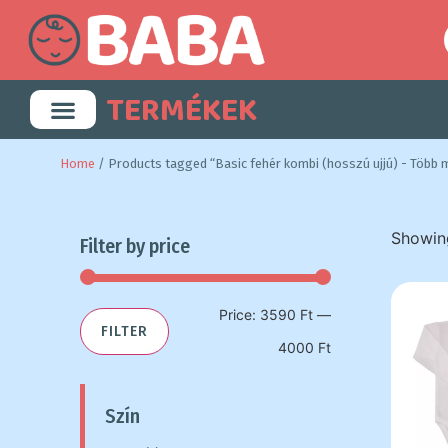
TERMÉKEK
Home
/ Products tagged “Basic fehér kombi (hosszú ujjú) - Több 
Showing
Filter by price
Price:
3590 Ft
—
FILTER
4000 Ft
Szín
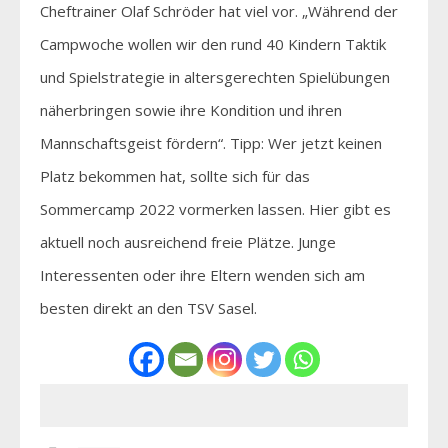
Cheftrainer Olaf Schröder hat viel vor. „Während der
Campwoche wollen wir den rund 40 Kindern Taktik
und Spielstrategie in altersgerechten Spielübungen
näherbringen sowie ihre Kondition und ihren
Mannschaftsgeist fördern“. Tipp: Wer jetzt keinen
Platz bekommen hat, sollte sich für das
Sommercamp 2022 vormerken lassen. Hier gibt es
aktuell noch ausreichend freie Plätze. Junge
Interessenten oder ihre Eltern wenden sich am
besten direkt an den TSV Sasel.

▬▬▬

== TASK DIRECTIONS ==
Take from the listing above each line containing "ihre".

== WRITTEN REPLY ==
näherbringen sowie ihre Kondition und ihren
Interessenten oder ihre Eltern wenden sich am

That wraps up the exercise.